Behaviour modification
Many behavioural strategies used with adults have been successfully applied to children and adolescents: self-monitoring and recording food intake and physical activity, slowing the rate of eating, limiting the time and place of eating, and using rewards and incentives for desirable behaviours.

Particularly effective are behaviourally based treatments that include parents used problem-solving exercises in a parent-child behavioural programme and found children in the problem-solving group, but not those in the behavioural treatment-only group, significantly reduced percent overweight and maintained reduced weight for six months. Problem-solving training involved identifying possible weight-control problems and, as a group, discussing solutions.

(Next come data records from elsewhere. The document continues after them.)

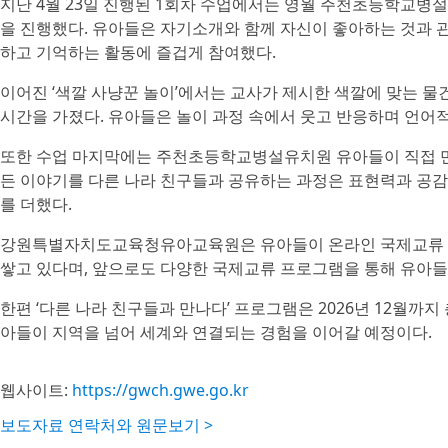
지난 4월 23일 진행된 1회차 수업에서는 영월 주천초등학교병설
을 진행했다. 유아들은 자기소개와 함께 자신이 좋아하는 것과 
하고 기억하는 활동에 즐겁게 참여했다.
이어진 ‘색깔 사냥꾼 놀이’에서는 교사가 제시한 색깔에 맞는 
시간을 가졌다. 유아들은 놀이 과정 속에서 웃고 반응하며 언어
또한 수업 마지막에는 주천초등학교병설유치원 유아들이 직접 만
든 이야기를 다른 나라 친구들과 공유하는 과정은 표현력과 공
를 더했다.
강원특별자치도교육청유아교육원은 유아들이 온라인 국제교류 활
쌓고 있다며, 앞으로도 다양한 국제교류 프로그램을 통해 유아
한편 ‘다른 나라 친구들과 만나다’ 프로그램은 2026년 12월까
아들이 지역을 넘어 세계와 연결되는 경험을 이어갈 예정이다.
웹사이트:
https://gwch.gwe.go.kr
보도자료 연락처와 원문보기 >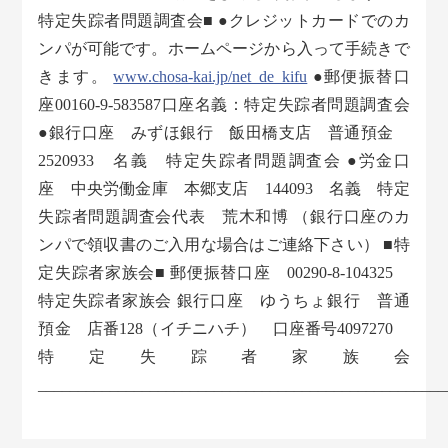
特定失踪者問題調査会■ ●クレジットカードでのカ
ンパが可能です。ホームページから入って手続きで
きます。
www.chosa-kai.jp/net_de_kifu
●郵便振替口
座00160-9-583587口座名義：特定失踪者問題調査会
●銀行口座 みずほ銀行 飯田橋支店 普通預金
2520933 名義 特定失踪者問題調査会 ●労金口
座 中央労働金庫 本郷支店 144093 名義 特定
失踪者問題調査会代表 荒木和博 （銀行口座のカ
ンパで領収書のご入用な場合はご連絡下さい） ■特
定失踪者家族会■ 郵便振替口座 00290-8-104325
特定失踪者家族会 銀行口座 ゆうちょ銀行 普通
預金 店番128（イチニハチ） 口座番号4097270
特定失踪者家族会
___________________________________________________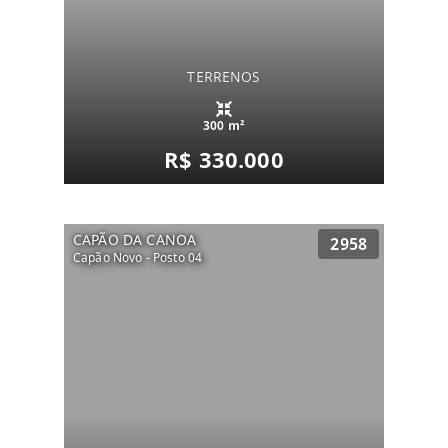
TERRENOS
300 m²
R$ 330.000
CAPÃO DA CANOA
2958
Capão Novo - Posto 04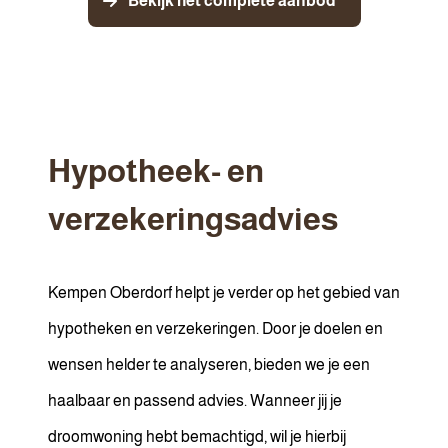
Bekijk het complete aanbod
Hypotheek- en
verzekeringsadvies
Kempen Oberdorf helpt je verder op het gebied van
hypotheken en verzekeringen. Door je doelen en
wensen helder te analyseren, bieden we je een
haalbaar en passend advies. Wanneer jij je
droomwoning hebt bemachtigd, wil je hierbij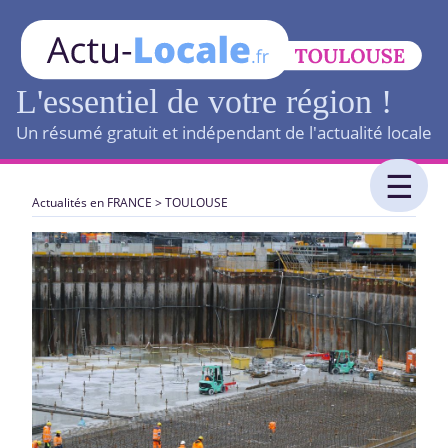
L'essentiel de votre région !
Un résumé gratuit et indépendant de l'actualité locale
Actualités en FRANCE
>
TOULOUSE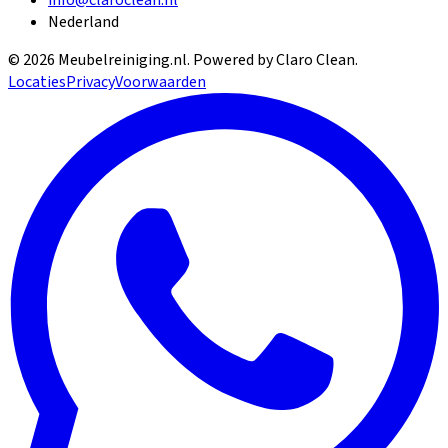
Nederland
©
2026
Meubelreiniging.nl
. Powered by Claro Clean.
Locaties
Privacy
Voorwaarden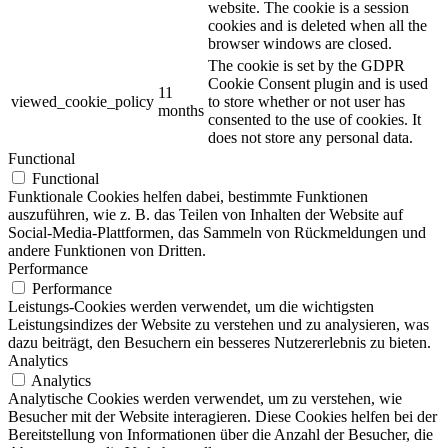
website. The cookie is a session
cookies and is deleted when all the
browser windows are closed.
The cookie is set by the GDPR
Cookie Consent plugin and is used
11
viewed_cookie_policy
to store whether or not user has
months
consented to the use of cookies. It
does not store any personal data.
Functional
Functional
Funktionale Cookies helfen dabei, bestimmte Funktionen
auszuführen, wie z. B. das Teilen von Inhalten der Website auf
Social-Media-Plattformen, das Sammeln von Rückmeldungen und
andere Funktionen von Dritten.
Performance
Performance
Leistungs-Cookies werden verwendet, um die wichtigsten
Leistungsindizes der Website zu verstehen und zu analysieren, was
dazu beiträgt, den Besuchern ein besseres Nutzererlebnis zu bieten.
Analytics
Analytics
Analytische Cookies werden verwendet, um zu verstehen, wie
Besucher mit der Website interagieren. Diese Cookies helfen bei der
Bereitstellung von Informationen über die Anzahl der Besucher, die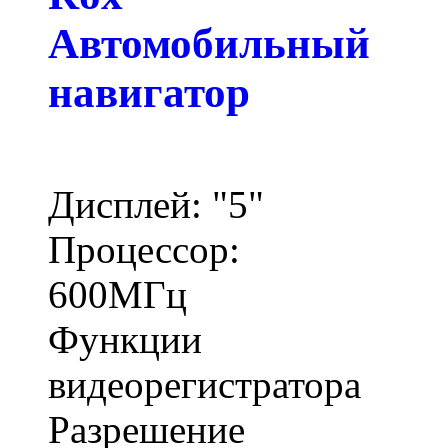
Автомобильный
навигатор
Дисплей: "5"
Процессор:
600МГц
Функции
видеорегистратора
Разрешение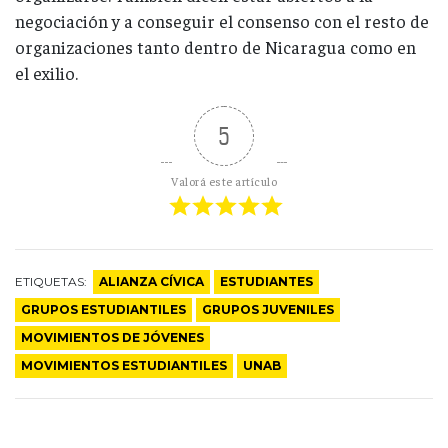
negociación y a conseguir el consenso con el resto de
organizaciones tanto dentro de Nicaragua como en
el exilio.
5
Valorá este artículo
ETIQUETAS:
ALIANZA CÍVICA
ESTUDIANTES
GRUPOS ESTUDIANTILES
GRUPOS JUVENILES
MOVIMIENTOS DE JÓVENES
MOVIMIENTOS ESTUDIANTILES
UNAB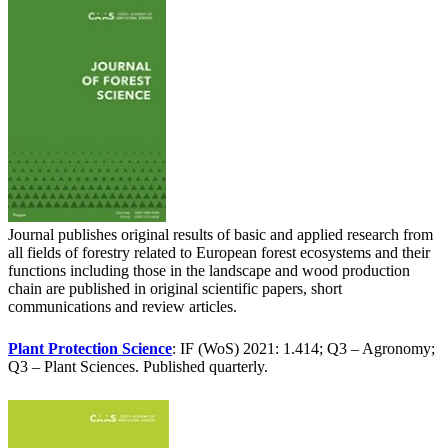
Journal publishes original results of basic and applied research from
all fields of forestry related to European forest ecosystems and their
functions including those in the landscape and wood production
chain are published in original scientific papers, short
communications and review articles.
Plant Protection Science
: IF (WoS) 2021: 1.414; Q3 – Agronomy;
Q3 – Plant Sciences. Published quarterly.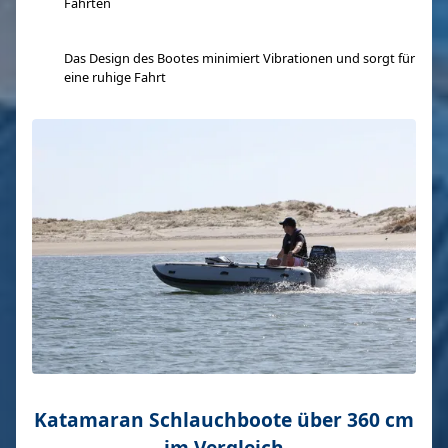
Fahrten
Das Design des Bootes minimiert Vibrationen und sorgt für
eine ruhige Fahrt
Katamaran Schlauchboote über 360 cm
im Vergleich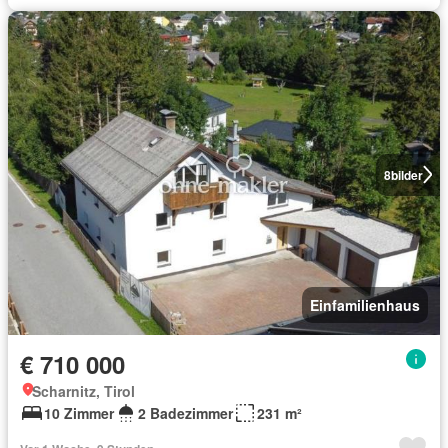
8
bilder
Einfamilienhaus
€ 710 000
Scharnitz, Tirol
10 Zimmer
2 Badezimmer
231 m²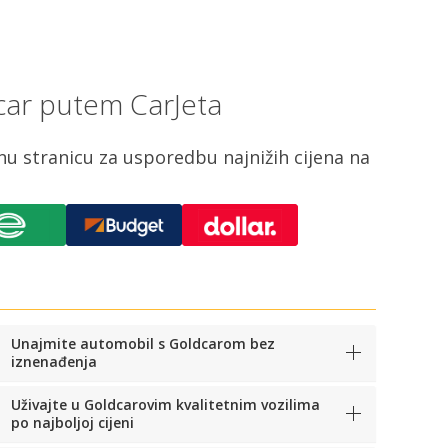
dcar putem CarJeta
 stranicu za usporedbu najnižih cijena na
Unajmite automobil s Goldcarom bez
iznenađenja
Uživajte u Goldcarovim kvalitetnim vozilima
po najboljoj cijeni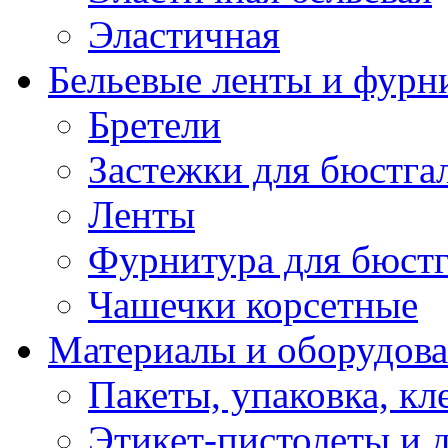
Эластичная
Бельевые ленты и фурн
Бретели
Застежки для бюстга
Ленты
Фурнитура для бюстг
Чашечки корсетные
Материалы и оборудова
Пакеты, упаковка, кл
Этикет-пистолеты и 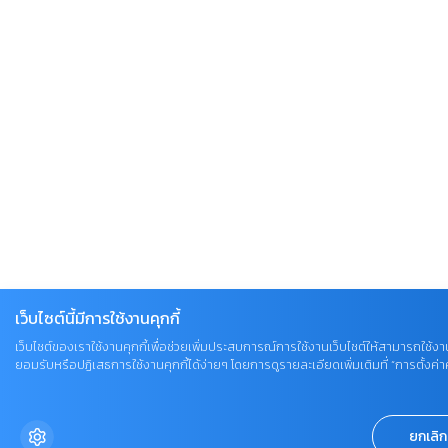
เว็บไซต์นี้มีการใช้งานคุกกี้
เว็บไซต์ของเราใช้งานคุกกี้เพื่อช่วยเพิ่มประสบการณ์การใช้งานเว็บไซต์ให้สามารถใช้งาน
ยอมรับหรือปฏิเสธการใช้งานคุกกี้ได้ง่ายๆ โดยการดูรายละเอียดเพิ่มเติมที่ “การตั้งค่าคุ
ยกเลิก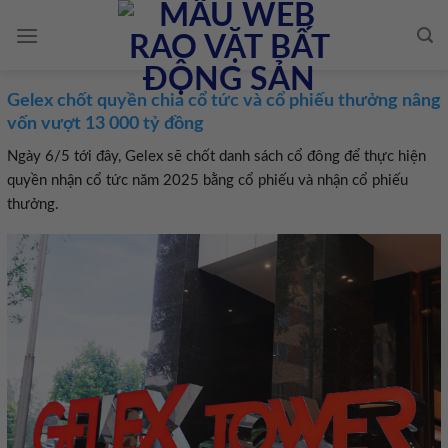
Skip
to
content
Gelex chốt quyền chia cổ tức và cổ phiếu thưởng nâng
vốn vượt 13 000 tỷ đồng
Ngày 6/5 tới đây, Gelex sẽ chốt danh sách cổ đông để thực hiện
quyền nhận cổ tức năm 2025 bằng cổ phiếu và nhận cổ phiếu
thưởng.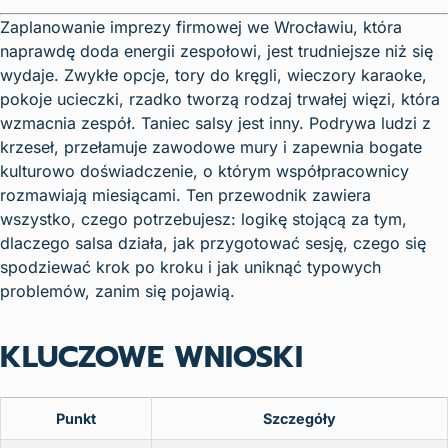
Zaplanowanie imprezy firmowej we Wrocławiu, która
naprawdę doda energii zespołowi, jest trudniejsze niż się
wydaje. Zwykłe opcje, tory do kręgli, wieczory karaoke,
pokoje ucieczki, rzadko tworzą rodzaj trwałej więzi, która
wzmacnia zespół. Taniec salsy jest inny. Podrywa ludzi z
krzeseł, przełamuje zawodowe mury i zapewnia bogate
kulturowo doświadczenie, o którym współpracownicy
rozmawiają miesiącami. Ten przewodnik zawiera
wszystko, czego potrzebujesz: logikę stojącą za tym,
dlaczego salsa działa, jak przygotować sesję, czego się
spodziewać krok po kroku i jak uniknąć typowych
problemów, zanim się pojawią.
KLUCZOWE WNIOSKI
Punkt
Szczegóły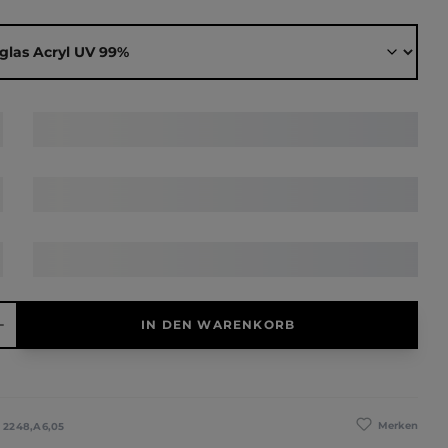
ählen
hl: Gib den gewünschten Wert ein oder benutze die Schaltfläche
IN DEN WARENKORB
Merken
:
2248,A6,05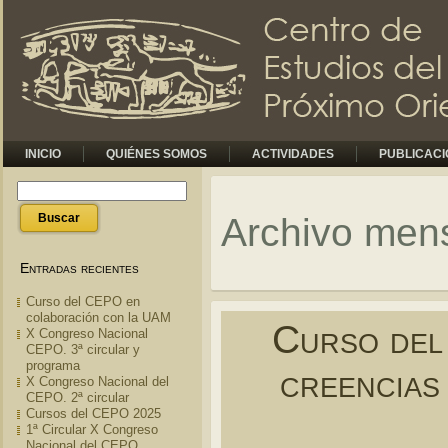
INICIO
QUIÉNES SOMOS
ACTIVIDADES
PUBLICAC
Archivo men
Entradas recientes
Curso del CEPO en
colaboración con la UAM
Curso del
X Congreso Nacional
CEPO. 3ª circular y
programa
creencias
X Congreso Nacional del
CEPO. 2ª circular
Cursos del CEPO 2025
1ª Circular X Congreso
Nacional del CEPO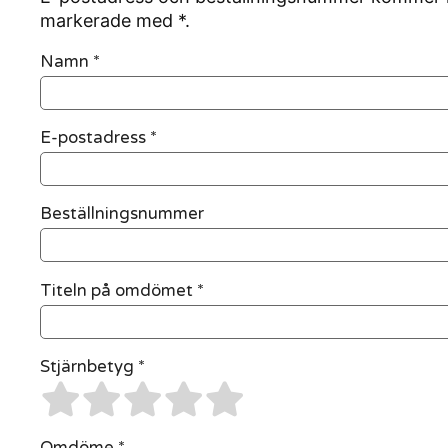
markerade med *.
Namn
*
E-postadress
*
Beställningsnummer
Titeln på omdömet *
Stjärnbetyg *
Omdöme *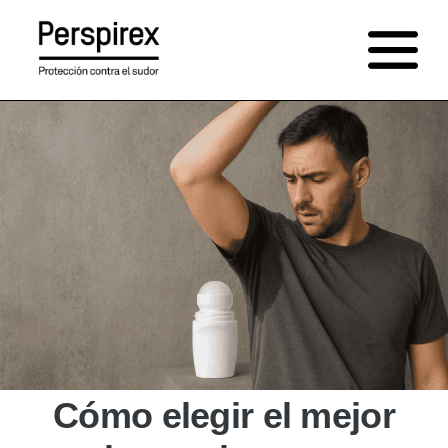
Saltar
al
contenido
Cómo elegir el mejor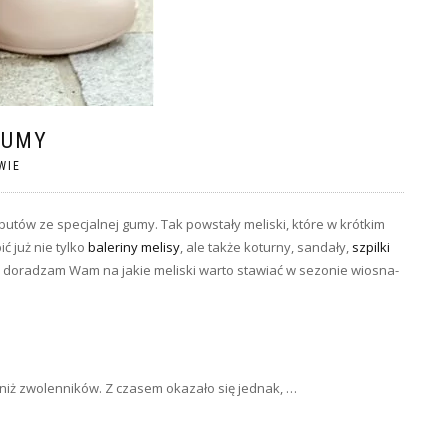
GUMY
WIE
utów ze specjalnej gumy. Tak powstały meliski, które w krótkim
ć już nie tylko
baleriny melisy
, ale także koturny, sandały,
szpilki
j doradzam Wam na jakie meliski warto stawiać w sezonie wiosna-
niż zwolenników. Z czasem okazało się jednak, …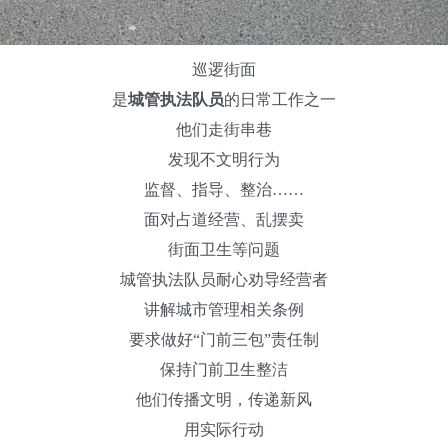
巡逻街面
是
城管执法队员
的日常工作之一
他们走街串巷
发现不文明行为
监督、指导、整治……
面对占道经营、乱摆卖
街面卫生等问题
城管执法队员耐心劝导经营者
讲解城市管理相关条例
要求做好“门前三包”责任制
保持门前卫生整洁
他们传播文明，传递新风
用实际行动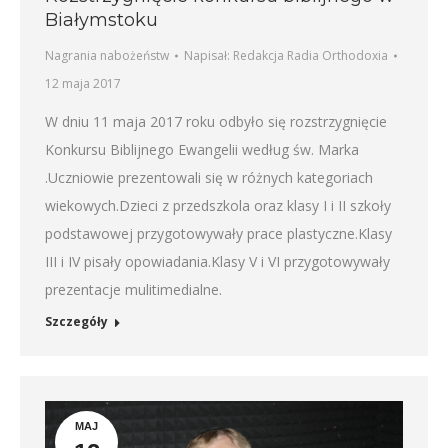
Białymstoku
Nagrania nabożeństw
Napisał:
Redakcja Radia Orthodoxia
12 maja 2017
W dniu 11 maja 2017 roku odbyło się rozstrzygnięcie
Konkursu Biblijnego Ewangelii według św. Marka
.Uczniowie prezentowali się w różnych kategoriach
wiekowych.Dzieci z przedszkola oraz klasy I i II szkoły
podstawowej przygotowywały prace plastyczne.Klasy
III i IV pisały opowiadania.Klasy V i VI przygotowywały
prezentacje mulitimedialne.
Szczegóły
MAJ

Prevention of childhood obesity
Obesity is easier to prevent than to treat, and prevention focuses in large measure on parent education. In infancy, parent education should centre on promotion of breastfeeding, recognition of signals of satiety, and delayed introduction of solid foods. In early childhood, education should include proper nutrition, selection of low-fat snacks, good exercise/activity habits, and monitoring of television viewing. In cases where preventive measures cannot totally overcome the influence of hereditary factors, parent education should focus on building self-esteem and address psychological issues.